The World Bank’s decision to back out of the Amaravati project has become a major issue, especially between the ruling YSR Congress Party (YSRCP) government, led by chief minister Y.S. Jagan Mohan Reddy, and the opposition Telugu Desam party (TDP).
The TDP-led government in Andhra Pradesh had “completely ignored the adverse environmental, social, economic and financial implications" of setting up the new capital, Rajendranath told the assembly at Amaravati.
“Moreover, the actions of the previous government have embarrassed the nation, as it is the first time that the independent panel of the World Bank recommended investigation into a project that has not yet been approved by the World Bank board," he alleged.
The World Bank has, however, sanctioned $328 million to the state’s health sector and has also expressed interest to extend financial assistance to other viable projects to be taken up by the state government, he said.
The TDP government, after announcing its decision to build a new capital, had submitted proposals for the new capital to the World Bank’s department of economic affairs (DEA) in October 2016, but it was only registered in June 2017, according to Rajendranath.
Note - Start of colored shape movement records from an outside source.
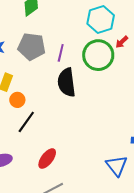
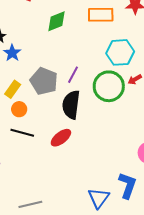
gray pentagon: (32, 47) -> (44, 81), moved
black line: (26, 122) -> (22, 133), turned 55
red ellipse: (47, 159) -> (61, 138), moved

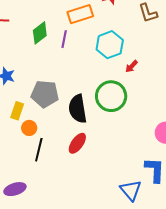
purple line: (73, 75) -> (64, 39), moved
green circle: (109, 86) -> (111, 96), moved
black line: (22, 133) -> (39, 150), turned -75

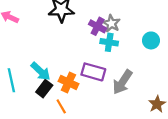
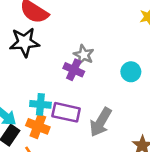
purple cross: (98, 26) -> (74, 70), moved
cyan cross: (109, 42) -> (40, 104), moved

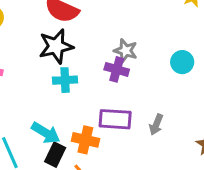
cyan cross: (40, 104) -> (65, 80), moved
gray arrow: (101, 122) -> (156, 125), size x0.6

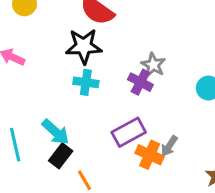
purple rectangle: (115, 119) -> (129, 132), turned -44
orange cross: (85, 140) -> (150, 155), moved

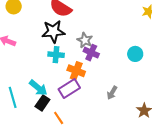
gray star: (153, 65) -> (85, 40), moved
purple rectangle: (129, 132) -> (69, 88), moved
orange cross: (150, 155) -> (76, 71), moved

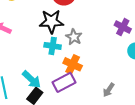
gray star: (85, 40) -> (74, 37), moved
purple cross: (91, 53) -> (123, 27), moved

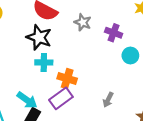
black star: (51, 21) -> (39, 37), turned 30
gray star: (74, 37) -> (83, 22), moved

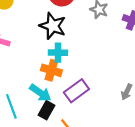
orange cross: (67, 79) -> (51, 70), moved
The DEA subsequently cleared the proposal for funding from the World Bank and the Asian Infrastructure Investment Bank (AIIB), following which both financial institutions conducted five joint and several missions, he added.
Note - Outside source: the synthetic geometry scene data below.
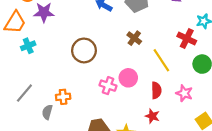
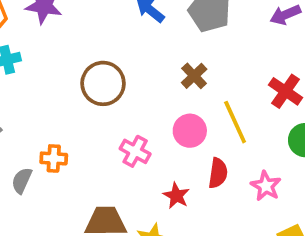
pink circle: (128, 78) -> (190, 131), moved
red star: (152, 116) -> (176, 196), moved

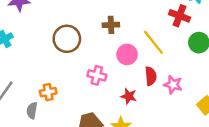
brown cross: (194, 76) -> (111, 25), moved, turned -35
pink star: (266, 186) -> (173, 85), moved

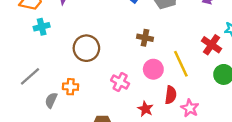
brown circle: (67, 39) -> (86, 48), moved

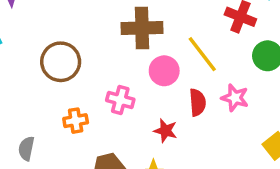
brown cross: (145, 38) -> (142, 28), size x1.6
orange cross: (71, 87) -> (76, 121), moved
pink star: (190, 108) -> (235, 98), moved

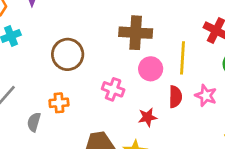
yellow line: (202, 54) -> (183, 58), turned 36
orange cross: (76, 121) -> (59, 103), moved
red star: (165, 131) -> (148, 117), turned -30

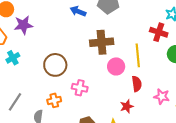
pink cross: (113, 89) -> (80, 88), moved
pink star: (206, 96) -> (162, 96), moved
red star: (148, 117) -> (127, 106), moved

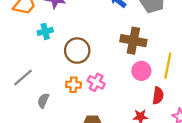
cyan cross: (13, 58) -> (45, 31), moved
orange cross: (54, 100) -> (73, 85), moved

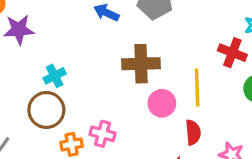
cyan cross: (45, 31) -> (55, 76), moved
brown circle: (77, 51) -> (46, 110), moved

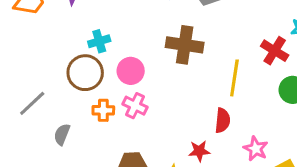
pink circle: (162, 103) -> (131, 71), moved

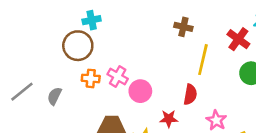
brown cross: (185, 45) -> (183, 27), moved, size x0.6
pink circle: (131, 71) -> (140, 91), moved
gray line: (32, 103) -> (22, 92), moved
The project had an outlay of $715 million, which included a loan component of $300 million from the World Bank, with the AIIB and the Andhra Pradesh government contributing $200 million and $215 million, respectively. Rajendranath said the government had launched 10 contract packages during 2017-18 in anticipation with the project’s approval.
“The contract packages were taken up with the state government’s funds as the project approval was delayed. In a clear reflection of lack of understanding and lethargic attitude of the previous government, the World Bank informed that contracts awarded for seven roads would not be eligible for retroactive financing and that the cost would have to be borne by the state government," Rajendranath said.
The project has not been approved by the World Bank even after two years following of an adverse report submitted by an inspection panel formed by the World Bank to look into complaints by several landowners and non-governmental organizations.
“Nobody is asking why the Centre asked the World Bank to stop funding the Amaravati project. If it has made that decision, then the Centre itself should provide the funding required instead of stalling it. The future of Andhra Pradesh is at stake, and the state as such will come to a halt without a new capital. Nobody will be interested in investing if this continues," said a TDP leader who did not want to be named.